Aubrey Plaza Goes in Deep in EMILY THE CRIMINAL

The ‘Parks and Rec’ alum continues to impress with her dramatic work

Since the end of Parks and Recreation, Aubrey Plaza has stealthily built a resume as one of the most interesting actresses around. With Black Bear, Happiest Season, Ingrid Goes West, and FX’s Legion, Plaza has transcended the impression she first made as the caustically hilarious April Ludgate. She picks interesting films and roles to take on and pushes herself in exciting directions. That trajectory continues with Emily the Criminal, a slick and anxiety-inducing crime drama about a young woman who trades one parasitic way of life—working an honest job in late stage capitalist society—for another—running credit card scams. It’s a blistering bit of business that threatens to go off the rails at any moment, but Plaza’s performance holds everything together.
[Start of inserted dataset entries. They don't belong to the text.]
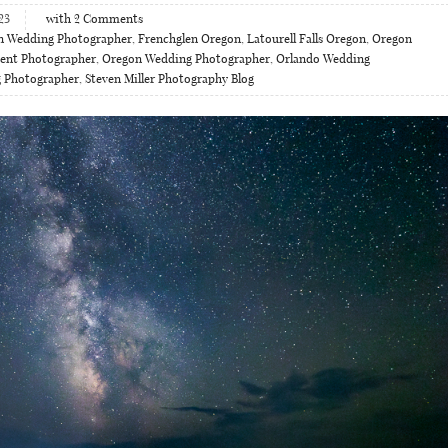
23
with
2
Comments
n Wedding Photographer
,
Frenchglen Oregon
,
Latourell Falls Oregon
,
Oregon
ent Photographer
,
Oregon Wedding Photographer
,
Orlando Wedding
g Photographer
,
Steven Miller Photography Blog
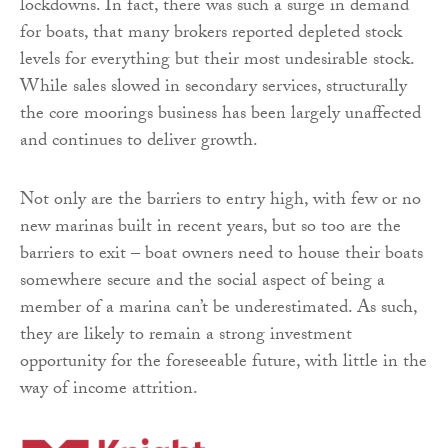
lockdowns. In fact, there was such a surge in demand
for boats, that many brokers reported depleted stock
levels for everything but their most undesirable stock.
While sales slowed in secondary services, structurally
the core moorings business has been largely unaffected
and continues to deliver growth.
Not only are the barriers to entry high, with few or no
new marinas built in recent years, but so too are the
barriers to exit – boat owners need to house their boats
somewhere secure and the social aspect of being a
member of a marina can’t be underestimated. As such,
they are likely to remain a strong investment
opportunity for the foreseeable future, with little in the
way of income attrition.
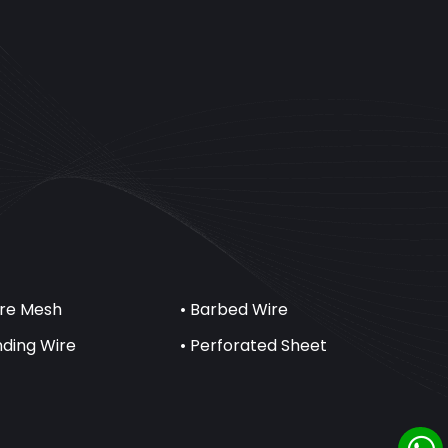
ire Mesh
• Barbed Wire
inding Wire
• Perforated Sheet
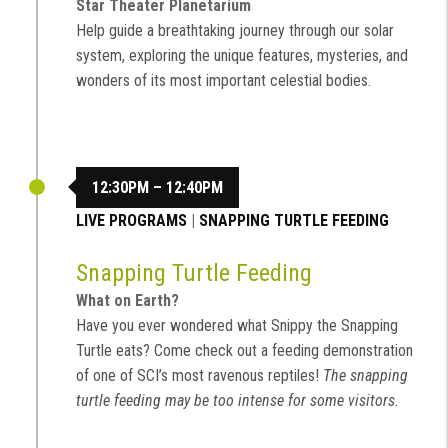
Star Theater Planetarium
Help guide a breathtaking journey through our solar
system, exploring the unique features, mysteries, and
wonders of its most important celestial bodies.
12:30PM – 12:40PM
LIVE PROGRAMS
|
SNAPPING TURTLE FEEDING
Snapping Turtle Feeding
What on Earth?
Have you ever wondered what Snippy the Snapping
Turtle eats? Come check out a feeding demonstration
of one of SCI’s most ravenous reptiles!
The snapping
turtle feeding may be too intense for some visitors.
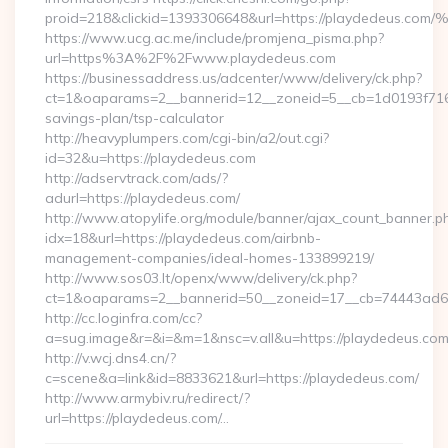
proid=218&clickid=1393306648&url=https://playdedeus.c
https://www.ucg.ac.me/include/promjena_pisma.php?
url=https%3A%2F%2Fwww.playdedeus.com
https://businessaddress.us/adcenter/www/delivery/ck.php?
ct=1&oaparams=2__bannerid=12__zoneid=5__cb=1d0193f716__
savings-plan/tsp-calculator
http://heavyplumpers.com/cgi-bin/a2/out.cgi?
id=32&u=https://playdedeus.com
http://adservtrack.com/ads/?
adurl=https://playdedeus.com/
http://www.atopylife.org/module/banner/ajax_count_banner.p
idx=18&url=https://playdedeus.com/airbnb-
management-companies/ideal-homes-133899219/
http://www.sos03.lt/openx/www/delivery/ck.php?
ct=1&oaparams=2__bannerid=50__zoneid=17__cb=74443ad6fb
http://cc.loginfra.com/cc?
a=sug.image&r=&i=&m=1&nsc=v.all&u=https://playdedeus.co
http://v.wcj.dns4.cn/?
c=scene&a=link&id=8833621&url=https://playdedeus.com/
http://www.armybiv.ru/redirect/?
url=https://playdedeus.com/…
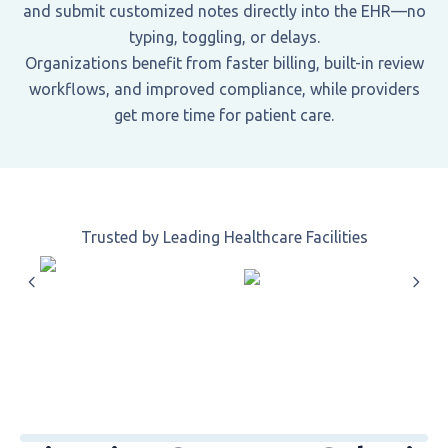
and submit customized notes directly into the EHR—no
typing, toggling, or delays.
Organizations benefit from faster billing, built-in review
workflows, and improved compliance, while providers
get more time for patient care.
Trusted by Leading Healthcare Facilities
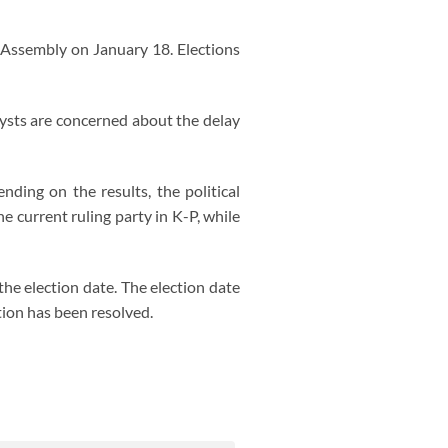
P Assembly on January 18. Elections
alysts are concerned about the delay
nding on the results, the political
e current ruling party in K-P, while
he election date. The election date
tion has been resolved.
Plaza plays Emily, a young woman working for a catering company and struggling to get by. She has $70,000 in student debt and no real prospects to offer a way out. In exchange for covering someone’s shift, a coworker offers to hook Emily up with some easy work and fast cash. Faster than you can say “gig economy,” Emily is hustling stolen TVs and cars and chasing bigger and bigger paydays. She does this with the help of Youcef (Theo Rossi), a guy slightly higher up the criminal food chain but in no less a financially precarious situation than Emily. And so, we watch Emily navigate her way through increasingly more nerve-jangling situations.

Writer and director John Patton Ford’s script is a tightly-plotted pressure cooker. As Emily’s situations grow more outlandish, Ford keeps one eye focused on the circumstances Emily is fighting against. In the movie’s sharpest scene, Emily finds herself in a job interview for a position that feels like a lifeline, only to have the rug pulled out from under her: The job offer is actually for an unpaid internship, which the interviewer spins into a lecture about how Emily should embrace the chance to provide unpaid labor for a promotion that will likely never materialize.

Emily the Criminal is a rock-solid thriller and a cathartic anti-capitalist screed. What makes the social commentary really stick is the cynicism running through Emily’s actions and Ford’s script. When an early job leaves Emily with a bloody nose, hyperventilating on the side of the street, any sane person would cut bait. But Emily takes stock of her situation and prospects and asks for the next job. The film works as well as it does because Plaza’s performance is dripping in desperation and the sense that the character has nothing left to lose. This is a movie where every potential solution is a mirage, and any quick solution is actually a pit of quicksand. Emily may be a criminal, but what Emily the Criminal posits is that the line between criminals, law-abiding citizens, and just surviving is razor thing—if it exists at all.